A moção do Bloco é, sem dúvida, uma surpresa e uma jogada de grande risco. O partido coloca-se a jeito de ser responsabilizado por abrir o caminho à direita, de ser considerado irresponsável e radical, indigno da governação, de incongruência face à convergência recente com o PS e de incoerência dada a critica também muito recente à possibilidade de uma moção de censura do PCP. Os riscos são inúmeros.
A meu ver, destacaria até como principal risco a possibilidade do Bloco alienar, com esta guinada à esquerda, uma fatia importante do eleitorado que tem vindo a ganhar ao centro. Um eleitorado tendencialmente jovem, urbano, instruído e tipicamente de centro esquerda, que gosta de causas fracturantes, mas não fala a linguagem da “luta contra o neopliberalismo, em defesa da classe trabalhadora”. Um eleitorado que vota no Bloco porque o PS está demasiado ao centro. Um eleitorado que, com um PS de rastos como se adivinha que esteja quando este Governo cair, com certeza votaria Bloco.
No entanto, como tem vindo a demonstrar-se com o baixar da poeira, a estratégia do Bloco não é tão lunática quanto à partida podia parecer. Aliás, não deixa de ser indicativo o nervosismo criado por uma moção que, afinal de contas, está condenada à partida. Para além de colocar o PSD numa situação bem complicada de gerir, exige clarificação ao PS. E, sobretudo, coloca o Bloco no centro da contestação às políticas governamentais pelo menos durante os próximos meses. No próximo mês, muito pode acontecer que faça com que a legitimidade da moção ganhe força. Por outro lado, nos meses seguintes, o Bloco ficará sempre como o partido que foi o primeiro a formalmente querer colocar fim a esta legislatura que todos reconhecem estar condenada.
Importa ainda acrescentar que, durante estes próximos tempos, o Bloco colocou-se em condições de ser a força política que mais poderá capitalizar o descontentamento social. O descontentamento que virá de forças à esquerda, como os sindicatos, que têm já intensa actividade para os próximos tempos. Mas também o descontentamento social que não está alinhado politicamente, mas que está a sentir o desemprego, a redução dos salários, os cortes nas prestações sociais e que tem grande vontade de punir os responsáveis por tal calamidade.

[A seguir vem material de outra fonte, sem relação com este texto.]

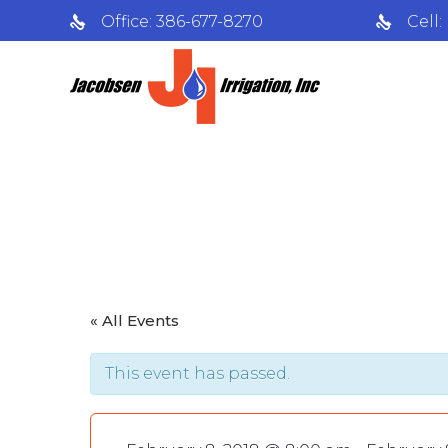
Office: 386-677-8270
Cell
‘Out of Natur
« All Events
This event has passed.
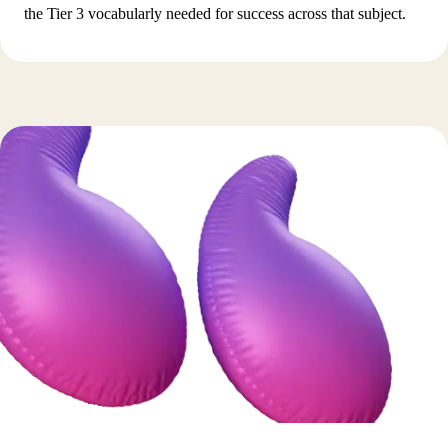
the Tier 3 vocabularly needed for success across that subject.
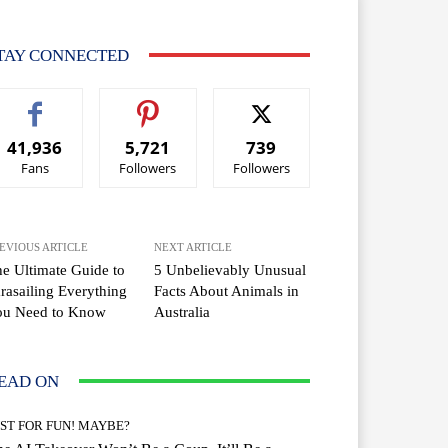
TAY CONNECTED
41,936
5,721
739
Fans
Followers
Followers
EVIOUS ARTICLE
NEXT ARTICLE
e Ultimate Guide to
5 Unbelievably Unusual
rasailing Everything
Facts About Animals in
ou Need to Know
Australia
EAD ON
UST FOR FUN! MAYBE?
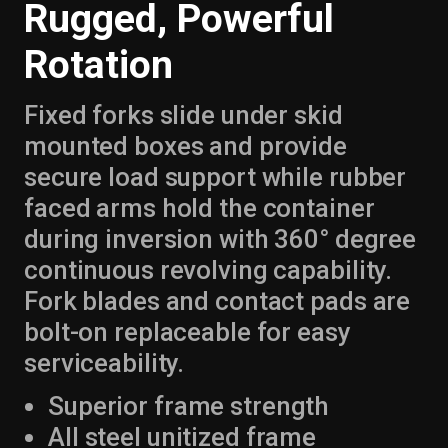
Rugged, Powerful
Rotation
Fixed forks slide under skid
mounted boxes and provide
secure load support while rubber
faced arms hold the container
during inversion with 360° degree
continuous revolving capability.
Fork blades and contact pads are
bolt-on replaceable for easy
serviceability.
Superior frame strength
All steel unitized frame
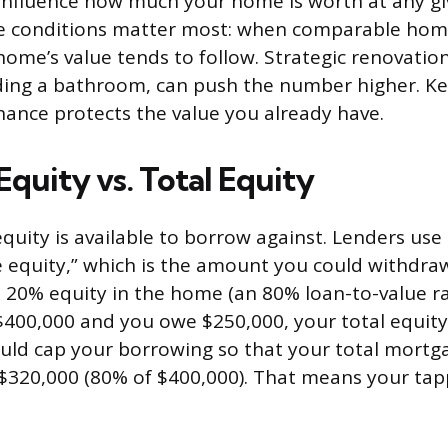
 influence how much your home is worth at any 
te conditions matter most: when comparable home
home’s value tends to follow. Strategic renovation
ding a bathroom, can push the number higher. K
ance protects the value you already have.
quity vs. Total Equity
equity is available to borrow against. Lenders use
e equity,” which is the amount you could withdraw 
 20% equity in the home (an 80% loan-to-value rat
400,000 and you owe $250,000, your total equity 
uld cap your borrowing so that your total mortg
$320,000 (80% of $400,000). That means your tapp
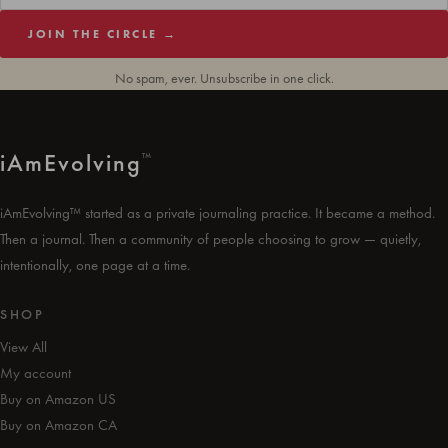
JOIN THE CIRCLE →
No spam, ever. Unsubscribe in one click.
i
Am
Evolving
™
iAmEvolving™ started as a private journaling practice. It became a method.
Then a journal. Then a community of people choosing to grow — quietly,
intentionally, one page at a time.
SHOP
View All
My account
Buy on Amazon US
Buy on Amazon CA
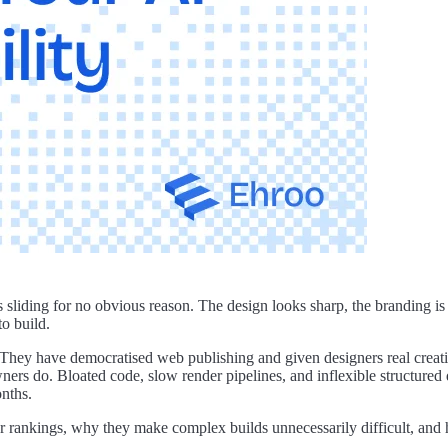
arts sliding for no obvious reason. The design looks sharp, the branding
to build.
hey have democratised web publishing and given designers real creative
ners do. Bloated code, slow render pipelines, and inflexible structured
onths.
rankings, why they make complex builds unnecessarily difficult, and ho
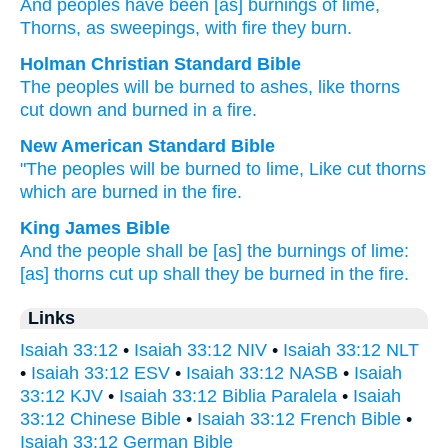
And peoples
have been
[as] burnings
of lime
,
Thorns
, as sweepings
, with fire
they burn.
Holman Christian Standard Bible
The peoples
will be
burned
to ashes
,
like thorns
cut down
and burned
in
a
fire
.
New American Standard Bible
"The peoples
will be burned
to lime,
Like cut
thorns
which are burned
in the fire.
King James Bible
And the people
shall be [as] the burnings
of lime:
[as] thorns
cut up
shall they be burned
in the fire.
Links
Isaiah 33:12
•
Isaiah 33:12 NIV
•
Isaiah 33:12 NLT
•
Isaiah 33:12 ESV
•
Isaiah 33:12 NASB
•
Isaiah
33:12 KJV
•
Isaiah 33:12 Biblia Paralela
•
Isaiah
33:12 Chinese Bible
•
Isaiah 33:12 French Bible
•
Isaiah 33:12 German Bible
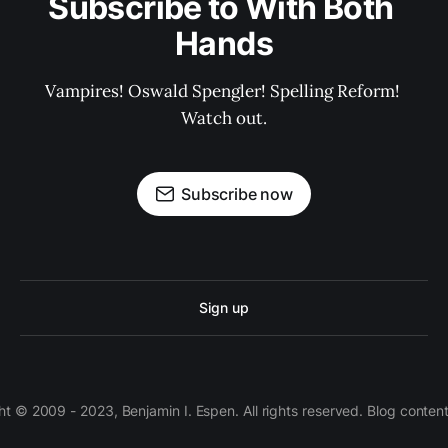
Subscribe to With Both 
Hands
Vampires! Oswald Spengler! Spelling Reform! 
Watch out.
Subscribe now
Sign up
 © 2009 - 2023, Benjamin I. Espen. All rights reserved. Blog conten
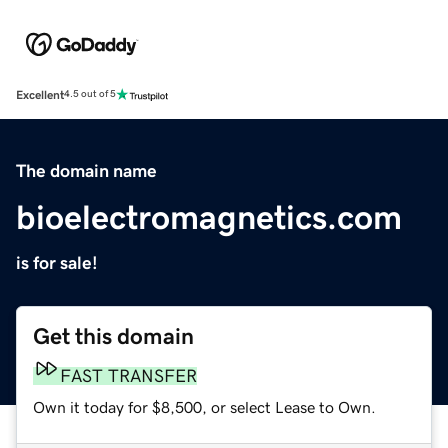
Excellent
4.5 out of 5
The domain name
bioelectromagnetics.com
is for sale!
Get this domain
FAST TRANSFER
Own it today for $8,500, or select Lease to Own.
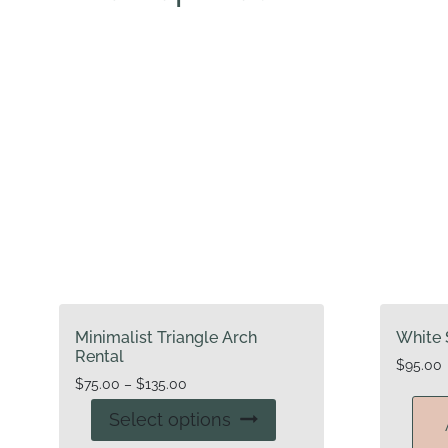
Minimalist Triangle Arch
White 
Rental
$
95.00
Price
$
75.00
–
$
135.00
range:
This
Select options
$75.00
product
through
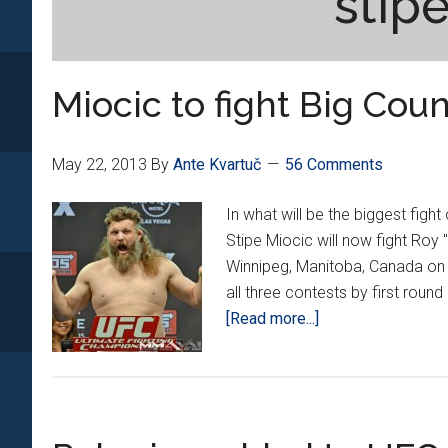
stip
Miocic to fight Big Cou
May 22, 2013
By
Ante Kvartuč
56 Comments
In what will be the biggest figh
Stipe Miocic will now fight Roy
Winnipeg, Manitoba, Canada on J
all three contests by first rou
about
[Read more...]
Miocic
to
fight
Big
Country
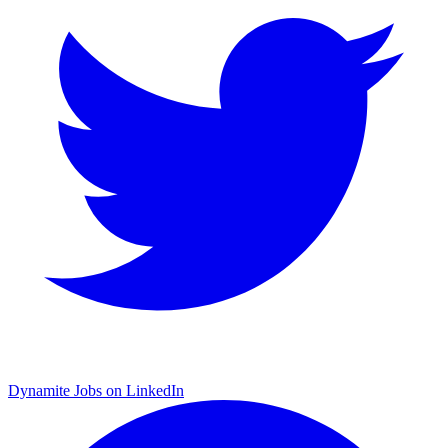
Dynamite Jobs on LinkedIn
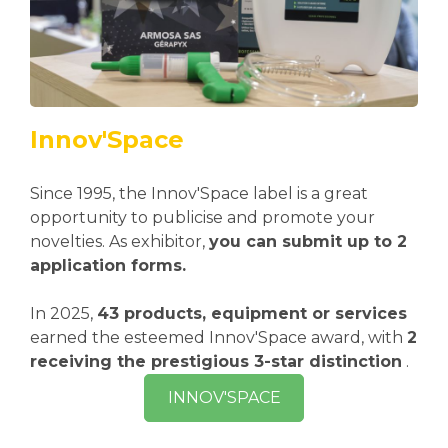
Innov'Space
Since 1995, the Innov'Space label is a great
opportunity to publicise and promote your
novelties. As exhibitor,
you can submit up to 2
application forms.
In 2025,
43 products, equipment or services
earned the esteemed Innov'Space award, with
2
receiving the prestigious 3-star distinction
.
INNOV'SPACE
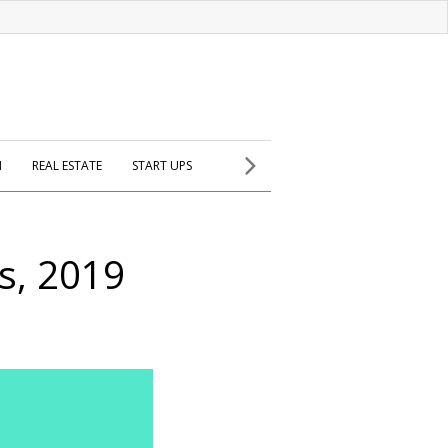
H
REAL ESTATE
START UPS
s, 2019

Em suma, e fazendo justiça ao título, a moção de censura é uma estratégia arriscada do Bloco. Poderá ser um tremendo tiro no pé, mas também poderá significar um importante salto. É precisamente esta incerteza que caracteriza o risco. Veremos o que nos reservam as próximas semanas.
(Imagem: Caroolzitcha)
2 comentários:
Não penso que a coerência possa ser oportuna ou inoportuna.
Derrotar coerentemente um governo de direita e abrir portas a um governo ainda mais à direita, não é intuito que possa ser assacado ao Bloco, mas a quem está saturado de um governo de direita e entende que a solução é mais direita ainda!
Um abraço.
Creio que o anúncio da moção, antes de mais, gerou uma enorme desconfiança nos eleitores. É que a partir desse anúncio, todos falam e ninguém faz nada, ou pouco faz. E aí, mais ou menos clarividente, o BE deu 1 passo claro, objectivo, e tem toda a legitimidade para o fazer.
O resto parece, nesta fase, a política no seu pior, oportunista, para assaltar o poder!
Quase apetece dizer, pouca política se faz centrada em valores. A que se faz depende das ocasiões.